Problem details>
After finding "Show me where aorta is. (SVG masks)" in a line below, print that line and the rest of the lines exactly, leaving out all pictures.

(Dataset entries)
────────────────
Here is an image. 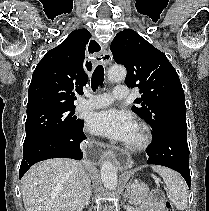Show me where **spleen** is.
Here are the masks:
<instances>
[{"label": "spleen", "mask_w": 209, "mask_h": 211, "mask_svg": "<svg viewBox=\"0 0 209 211\" xmlns=\"http://www.w3.org/2000/svg\"><path fill=\"white\" fill-rule=\"evenodd\" d=\"M152 169L157 172L166 184L168 198L178 210H184L187 206L188 187L183 178L175 171L163 167L153 166Z\"/></svg>", "instance_id": "3e777b00"}]
</instances>
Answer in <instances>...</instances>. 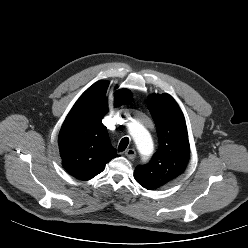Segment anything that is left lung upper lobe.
Segmentation results:
<instances>
[{"label": "left lung upper lobe", "instance_id": "1", "mask_svg": "<svg viewBox=\"0 0 248 248\" xmlns=\"http://www.w3.org/2000/svg\"><path fill=\"white\" fill-rule=\"evenodd\" d=\"M147 104L156 124L159 148L149 163L136 167L134 177L142 187L153 190L185 171L190 148L185 119L176 101L168 94H153Z\"/></svg>", "mask_w": 248, "mask_h": 248}]
</instances>
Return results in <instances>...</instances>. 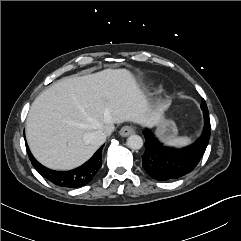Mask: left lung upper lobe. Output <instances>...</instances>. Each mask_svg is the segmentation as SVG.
<instances>
[{"label":"left lung upper lobe","instance_id":"5c2ea615","mask_svg":"<svg viewBox=\"0 0 241 241\" xmlns=\"http://www.w3.org/2000/svg\"><path fill=\"white\" fill-rule=\"evenodd\" d=\"M201 108L203 110V113L208 112V108H207V105H206L204 99H202V101H201Z\"/></svg>","mask_w":241,"mask_h":241}]
</instances>
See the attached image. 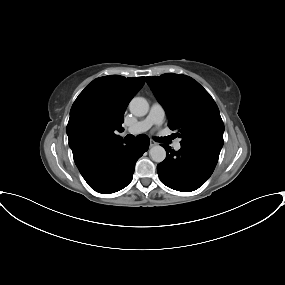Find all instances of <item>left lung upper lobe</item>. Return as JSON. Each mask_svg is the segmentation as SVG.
<instances>
[{"instance_id":"obj_1","label":"left lung upper lobe","mask_w":285,"mask_h":285,"mask_svg":"<svg viewBox=\"0 0 285 285\" xmlns=\"http://www.w3.org/2000/svg\"><path fill=\"white\" fill-rule=\"evenodd\" d=\"M168 116V126L178 130L181 145L220 153L224 124L210 94L194 79L173 73L146 78Z\"/></svg>"}]
</instances>
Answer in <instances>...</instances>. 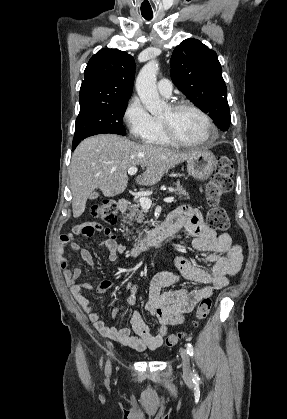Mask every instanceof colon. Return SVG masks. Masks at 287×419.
I'll use <instances>...</instances> for the list:
<instances>
[{
  "instance_id": "5ec220e1",
  "label": "colon",
  "mask_w": 287,
  "mask_h": 419,
  "mask_svg": "<svg viewBox=\"0 0 287 419\" xmlns=\"http://www.w3.org/2000/svg\"><path fill=\"white\" fill-rule=\"evenodd\" d=\"M233 163L230 157L220 156L217 158L215 173L206 186V199L209 205L208 223L212 229L226 230L229 227V219L223 208L219 206L222 195L232 189ZM93 215L105 223L114 224L117 220V204L111 198H105L93 208ZM212 307V301L204 298L199 302L196 310V319H205ZM184 338L182 332L168 335L164 340V346L170 348Z\"/></svg>"
}]
</instances>
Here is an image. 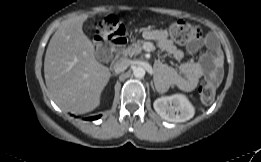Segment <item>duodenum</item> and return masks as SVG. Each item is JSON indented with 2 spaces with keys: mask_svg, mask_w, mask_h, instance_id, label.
Returning <instances> with one entry per match:
<instances>
[{
  "mask_svg": "<svg viewBox=\"0 0 261 162\" xmlns=\"http://www.w3.org/2000/svg\"><path fill=\"white\" fill-rule=\"evenodd\" d=\"M125 43H126V42H125ZM125 43H121V44H118V45H114V46H113L114 51H116V52H118V53H121V52L124 50Z\"/></svg>",
  "mask_w": 261,
  "mask_h": 162,
  "instance_id": "obj_1",
  "label": "duodenum"
}]
</instances>
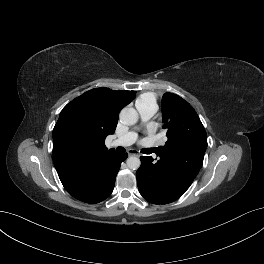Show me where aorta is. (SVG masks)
Returning a JSON list of instances; mask_svg holds the SVG:
<instances>
[{"mask_svg":"<svg viewBox=\"0 0 264 264\" xmlns=\"http://www.w3.org/2000/svg\"><path fill=\"white\" fill-rule=\"evenodd\" d=\"M121 123L125 125H134L138 121V113L134 108H123L119 114ZM127 166L129 169L137 170L140 167V159L131 156L127 159Z\"/></svg>","mask_w":264,"mask_h":264,"instance_id":"obj_1","label":"aorta"}]
</instances>
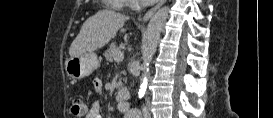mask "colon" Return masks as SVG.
<instances>
[{
    "instance_id": "5ec220e1",
    "label": "colon",
    "mask_w": 273,
    "mask_h": 118,
    "mask_svg": "<svg viewBox=\"0 0 273 118\" xmlns=\"http://www.w3.org/2000/svg\"><path fill=\"white\" fill-rule=\"evenodd\" d=\"M70 112L75 117H83L87 112L85 103L80 98H74L70 105Z\"/></svg>"
}]
</instances>
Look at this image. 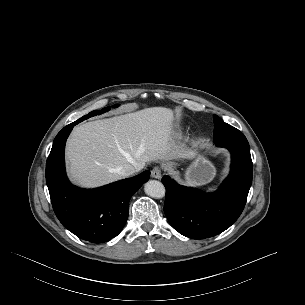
────────────────
Finished exercise>
Show me where aorta is. (SVG masks)
Returning a JSON list of instances; mask_svg holds the SVG:
<instances>
[{"mask_svg":"<svg viewBox=\"0 0 264 264\" xmlns=\"http://www.w3.org/2000/svg\"><path fill=\"white\" fill-rule=\"evenodd\" d=\"M121 123L125 125H134L138 121V113L134 108H123L119 114ZM127 166L129 169L137 170L140 167V159L131 156L127 159Z\"/></svg>","mask_w":264,"mask_h":264,"instance_id":"obj_1","label":"aorta"}]
</instances>
mask "colon" Return masks as SVG.
<instances>
[{
    "instance_id": "5ec220e1",
    "label": "colon",
    "mask_w": 273,
    "mask_h": 118,
    "mask_svg": "<svg viewBox=\"0 0 273 118\" xmlns=\"http://www.w3.org/2000/svg\"><path fill=\"white\" fill-rule=\"evenodd\" d=\"M70 112L75 117H83L87 112L85 103L80 98H74L70 105Z\"/></svg>"
}]
</instances>
Look at this image. 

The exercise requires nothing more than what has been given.